Thursday, August 03, 2006

Mini-review of “Deal Breaker” by Harlan Coben

Harlan Coben has created a series of novels that feature a cast of characters spearheaded by Myron Bolitar. I am trying to make my way through all of the extant Bolitar books. With each book I read, I feel like I am attending a college reunion watching the class clowns continue to cavort and entertain. Even if the stories that Coben writes were not as interesting and well-crafted as they are, I would probably read them for the sake of the witty repartee that ricochets like verbal sniper bullets among the regulars in the series. Let me describe the core of the team of protagonists, antagonists and hangers-on:

Myron Bolitar – Jerry McGuire meets Wally Szczerbiak. Top Boston Celtics’ pick in the NBA draft, Bolitar’s athletic career ended suddenly with a knee injury in training camp his rookie year. He did a stint as a mysterious government agent, earned a law degree from Harvard and then turned to being a sports agent and amateur detective and do-gooder. He has a knack for interjecting himself into the most labyrinthine entanglements imaginable.

Win (Windsor Horne Lockwood III) – Myron’s best friend, roommate at Duke and perpetual sidekick. A Harvard MBA grad, he handles the financial side of Myron’s sports agent business on the side while running the family business – a hugely profitable investment firm with palatial headquarters on Park Avenue. Windsor hides a Bruce Lee-like mastery of martial arts beneath the serene and polished exterior of Jay Gatsby. “Windsor Horne Lockwood III, however, looked exactly like his name. Blond hair, perfect length, parted on the right side. His features were classical patrician, almost too handsome, like something crafted in porcelain.”

Esperanza Diaz – Bolitar’s “girl Friday,” Della Street and Erin Brokavich – all rolled into one. She is a former professional wrestler, known on the circuit as “Little Pocahontas,” and knows her way around the mean streets of New York and northern New Jersey.

Aaron – The “goon”, enforcer, muscle for Roy O’Connor, a ruthless and rival sports agent. O’Connor and Bolitar often run afoul of each other, and Aaron is usually sent to straighten out Myron. He plays Bluto to Bolitar’s Popeye!

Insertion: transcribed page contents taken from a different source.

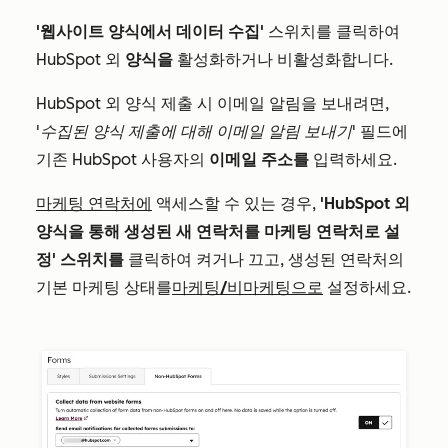
'웹사이트 양식에서 데이터 수집'
스위치를 클릭하여
HubSpot 외
양식을
활성화하거나 비활성화합니다.
HubSpot 외 양식 제출 시 이메일 알림을 보내려면,
'수집된 양식 제출에 대해 이메일 알림 보내기'
필드에
기존 HubSpot 사용자의
이메일 주소를
입력하세요.
마케팅 연락처에
액세스할 수 있는 경우,
'HubSpot 외
양식을 통해 생성된 새 연락처를 마케팅 연락처로 설
정' 스위치를
클릭하여 켜거나 끄고, 생성된 연락처의
기본 마케팅 상태를
마케팅/비마케팅으로
설정하세요.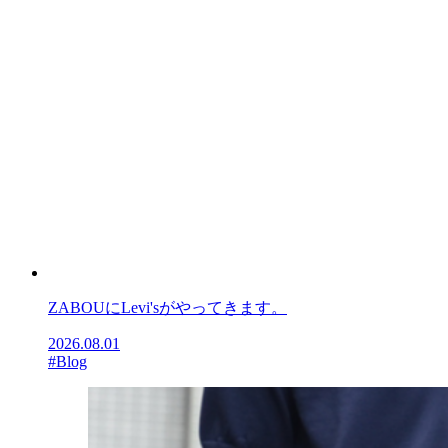
ZABOUにLevi'sがやってきます。
2026.08.01
#Blog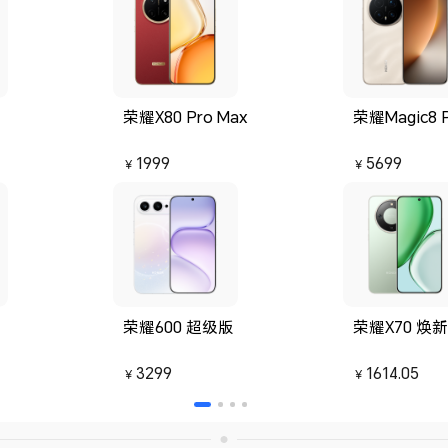
荣耀X80 Pro Max
荣耀Magic8 
1999
5699
￥
￥
荣耀600 超级版
荣耀X70 焕
3299
1614.05
￥
￥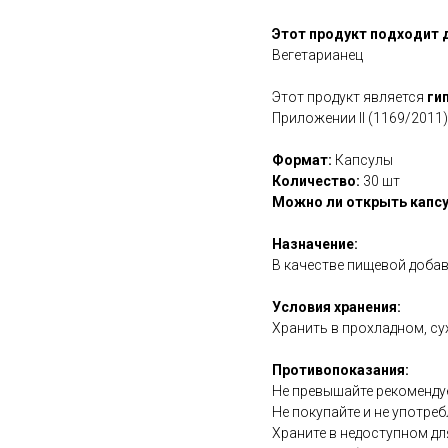
Этот продукт подходит 
Вегетарианец
Этот продукт является
ги
Приложении II (1169/2011)
Формат:
Капсулы
Количество:
30 шт
Можно ли открыть капсу
Назначение:
В качестве пищевой добав
Условия хранения:
Хранить в прохладном, су
Противопоказания:
Не превышайте рекоменду
Не покупайте и не употреб
Храните в недоступном дл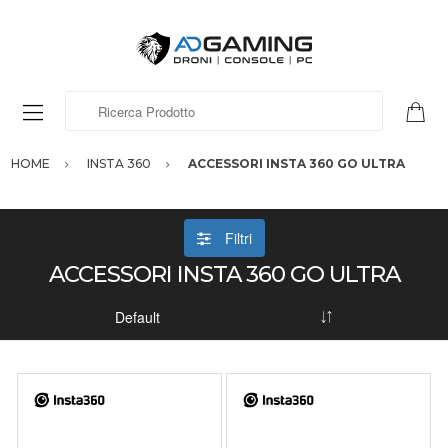
Ricerca Prodotto
HOME
INSTA 360
ACCESSORI INSTA 360 GO ULTRA
Filtri
ACCESSORI INSTA 360 GO ULTRA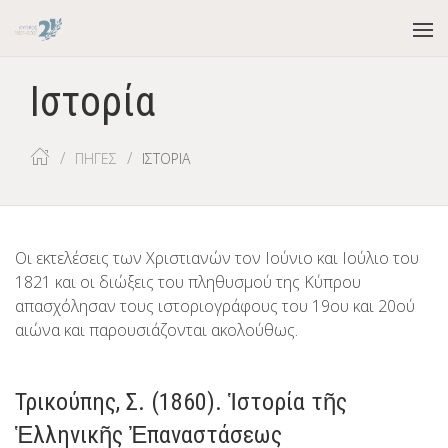
Ιστορία
ΠΗΓΕΣ
ΙΣΤΟΡΙΑ
Οι εκτελέσεις των Χριστιανών τον Ιούνιο και Ιούλιο του
1821 και οι διώξεις του πληθυσμού της Κύπρου
απασχόλησαν τους ιστοριογράφους του 19ου και 20ού
αιώνα και παρουσιάζονται ακολούθως.
Τρικούπης, Σ. (1860). Ἱστορία τῆς
Ἑλληνικῆς Ἐπαναστάσεως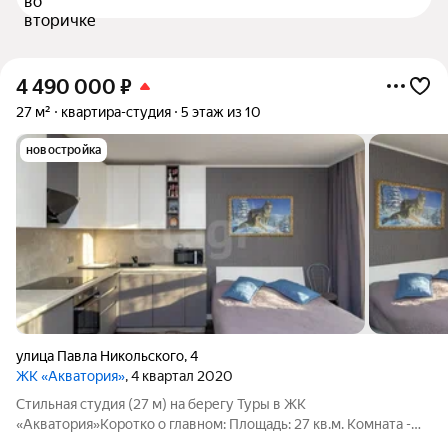
4 490 000
₽
27 м²
квартира-студия
5 этаж из 10
новостройка
улица Павла Никольского
,
4
ЖК «Акватория»
, 4 квартал 2020
Стильная студия (27 м) на берегу Туры в ЖК
«Акватория»Коротко о главном: Площадь: 27 кв.м. Комната -
18,2 кв.м., просторная прихожая 5 кв.м., санузел 3,8 кв.м. Вид: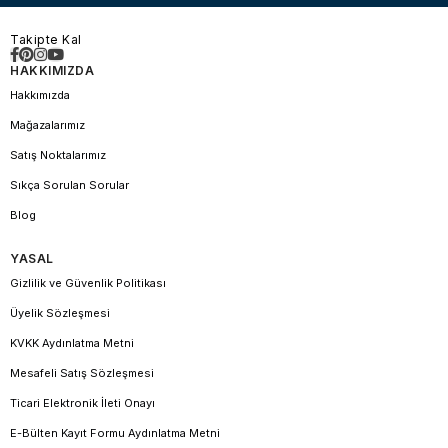
Takipte Kal
HAKKIMIZDA
Hakkımızda
Mağazalarımız
Satış Noktalarımız
Sıkça Sorulan Sorular
Blog
YASAL
Gizlilik ve Güvenlik Politikası
Üyelik Sözleşmesi
KVKK Aydınlatma Metni
Mesafeli Satış Sözleşmesi
Ticari Elektronik İleti Onayı
E-Bülten Kayıt Formu Aydınlatma Metni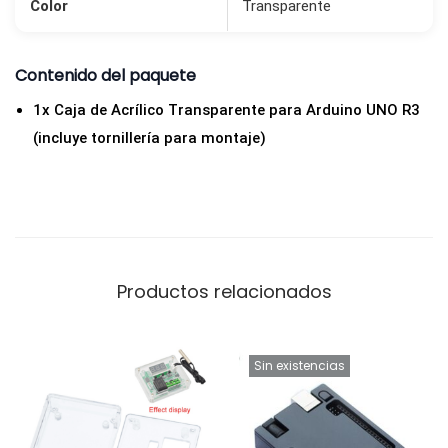
Color
Transparente
p
a
r
Contenido del paquete
a
1x Caja de Acrílico Transparente para Arduino UNO R3
A
(incluye tornillería para montaje)
r
d
u
i
n
Productos relacionados
o
U
N
Sin existencias
O
R
3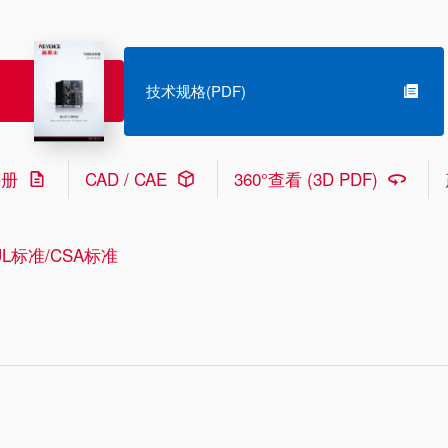
技术规格(PDF)
手册
CAD / CAE
360°查看 (3D PDF)
L标准/CSA标准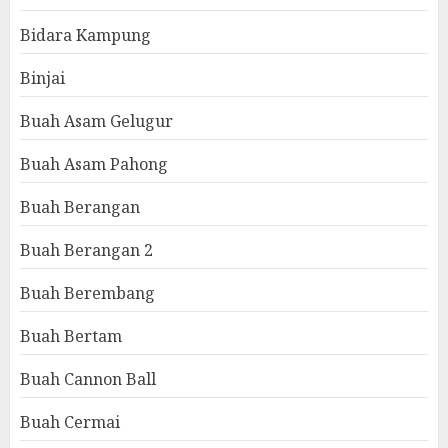
Bidara Kampung
Binjai
Buah Asam Gelugur
Buah Asam Pahong
Buah Berangan
Buah Berangan 2
Buah Berembang
Buah Bertam
Buah Cannon Ball
Buah Cermai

Jessica Culver – Myron’s love interest. She is a gorgeous, famous published author who keeps waltzing in and out of Myron’s life. Esperanza, protective of Myron, hates Jessica!

Here is a small sampling of the sometimes sophomoric and totally addictive repartee that is characteristic of Myron and Win playing a wise-cracking game of “Good Cop – Bad Cop” with a suspect in the disappearance of a high school girl:

“Now, we can discuss this with you or with the school board. Up to you.”

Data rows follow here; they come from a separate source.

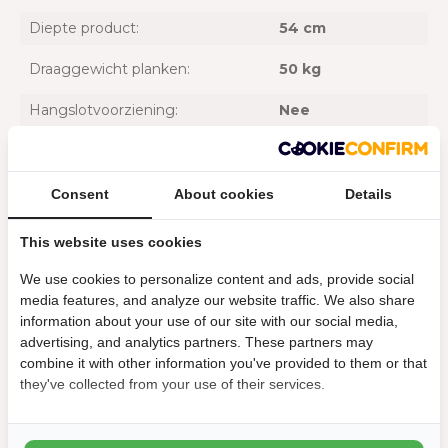
Diepte product:
54 cm
Draaggewicht planken:
50 kg
Hangslotvoorziening:
Nee
Materiaal:
Kunststof
UV-bestendig:
Ja
Consent
About cookies
Details
Voor binnen of buiten:
Voor binnen
This website uses cookies
Afmeting
We use cookies to personalize content and ads, provide social
media features, and analyze our website traffic. We also share
Binnenmaat breedte:
79 cm
information about your use of our site with our social media,
advertising, and analytics partners. These partners may
Binnenmaat diepte:
46,5 cm
combine it with other information you've provided to them or that
they've collected from your use of their services.
Binnenmaat hoogte:
95 cm
Breedte:
89 cm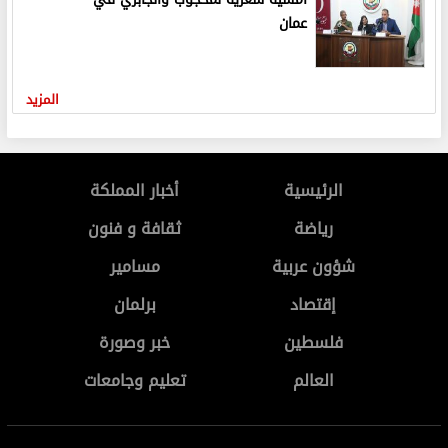
عمان
المزيد
الرئيسية
أخبار المملكة
رياضة
ثقافة و فنون
شؤون عربية
مسامير
إقتصاد
برلمان
فلسطين
خبر وصورة
العالم
تعليم وجامعات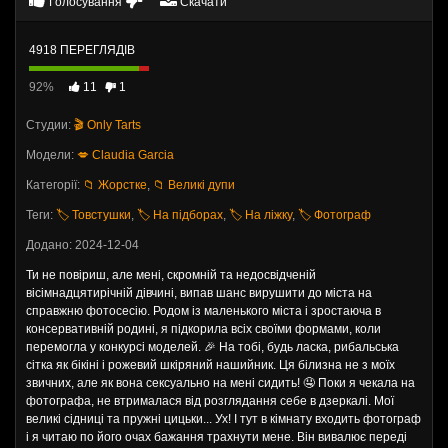
Голосування
Скачати
4918 ПЕРЕГЛЯДІВ
92%
11
1
Студии:
🎬 Only Tarts
Модели:
💋 Claudia Garcia
Категорії:
📁 Жорстке
,
📁 Великі дупи
Теги:
🏷️ Товстушки
,
🏷️ На підборах
,
🏷️ На ліжку
,
🏷️ Фотограф
Додано: 2024-12-04
Ти не повіриш, але мені, скромній та недосвідченій
вісімнадцятирічній дівчині, випав шанс вирушити до міста на
справжню фотосесію. Родом із маленького міста і зростаюча в
консервативній родині, я підкорила всіх своїми формами, коли
перемогла у конкурсі моделей. 🎉 На тобі, будь ласка, рибальська
сітка як бікіні і рожевий шкіряний нашийник. Ця білизна не з моїх
звичних, але як вона сексуально на мені сидить! 🤤 Поки я чекала на
фотографа, не втрималася від розглядання себе в дзеркалі. Мої
великі сідниці та пружні цицьки... Ух! І тут в кімнату входить фотограф
і я читаю по його очах бажання трахнути мене. Він вивалює переді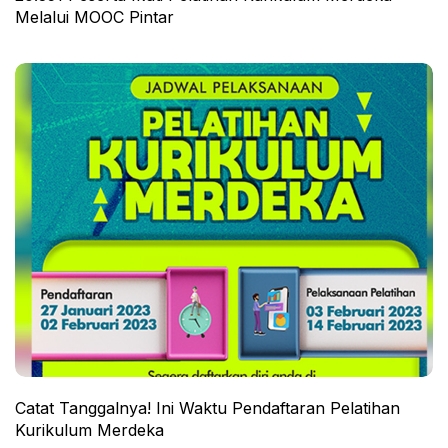
Melalui MOOC Pintar
Catat Tanggalnya! Ini Waktu Pendaftaran Pelatihan
Kurikulum Merdeka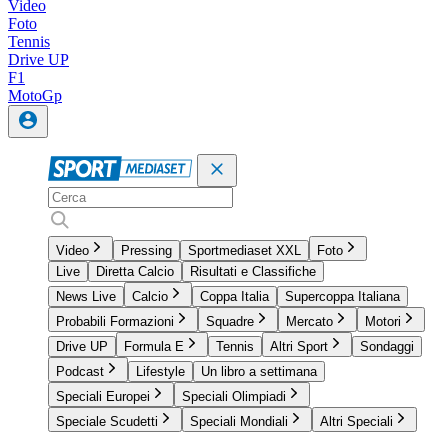
Video
Foto
Tennis
Drive UP
F1
MotoGp
Video
Pressing
Sportmediaset XXL
Foto
Live
Diretta Calcio
Risultati e Classifiche
News Live
Calcio
Coppa Italia
Supercoppa Italiana
Probabili Formazioni
Squadre
Mercato
Motori
Drive UP
Formula E
Tennis
Altri Sport
Sondaggi
Podcast
Lifestyle
Un libro a settimana
Speciali Europei
Speciali Olimpiadi
Speciale Scudetti
Speciali Mondiali
Altri Speciali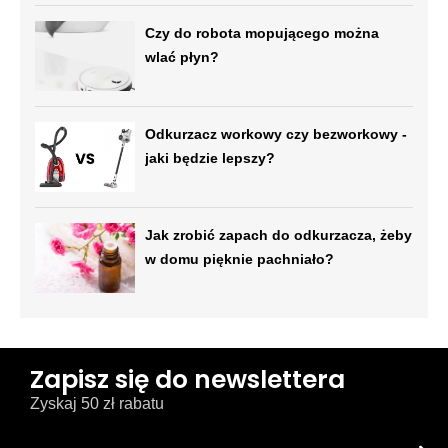
Czy do robota mopującego można
wlać płyn?
Odkurzacz workowy czy bezworkowy -
jaki będzie lepszy?
Jak zrobić zapach do odkurzacza, żeby
w domu pięknie pachniało?
Zapisz się do newslettera
Zyskaj 50 zł rabatu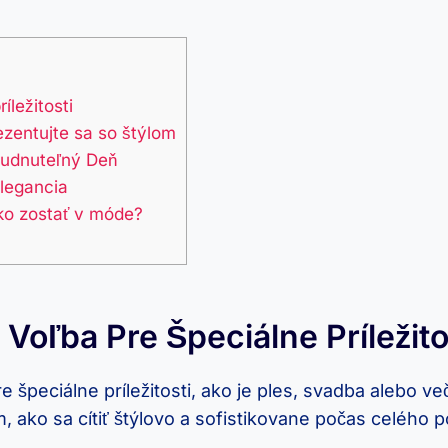
íležitosti
zentujte sa so štýlom
budnuteľný Deň
Elegancia
ko zostať v móde?
Voľba Pre Špeciálne Príležito
 špeciálne príležitosti, ako je ples, svadba alebo v
ko sa cítiť štýlovo a sofistikovane počas celého po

Gary glanced at his watch. “You have two minutes.”

“Fine.” Myron gestured to the right. “Why don’t we step into the teachers’ lavatory? I assume you have a key.”


He opened the door. Myron had always wanted to see a teachers’ bathroom, see how the other half lives. It was unremarkable in every way.

“Okay, you have me here,” Gary said. “What do you want?”

“Tell me about this ad.”

Gary swallowed. His enlarged Adam’s apple bobbed up and down like a boxer’s head avoiding jabs. “I don’t know anything about it.”

Myron and Win exchanged a glance.

“Can I stick his head in a toilet?” Win asked.

Gary straightened his back. “If you are trying to frighten me, it won’t work.”

Win’s voice is semi-pleading. “One quick dunk?”

“Not yet.” Myron turned his attention back to Gary. (Page 114)

The story line of “Deal Breaker” involves the disappearance of the girlfriend of a star quarterback who has just been drafted by the Jets. Bolitar is Christian Steele’s agent, and becomes involved when his client is accused of being complicit in the disappearance of Kathy Culver – who also happens to be the younger sister of Jessica Culver, Myron’s once-and-future love interest.

The tale is told with Coben’s characteristic New York – New Jersey attitude, sense of irony and humor and taut plot developments and hairpin twists and turns.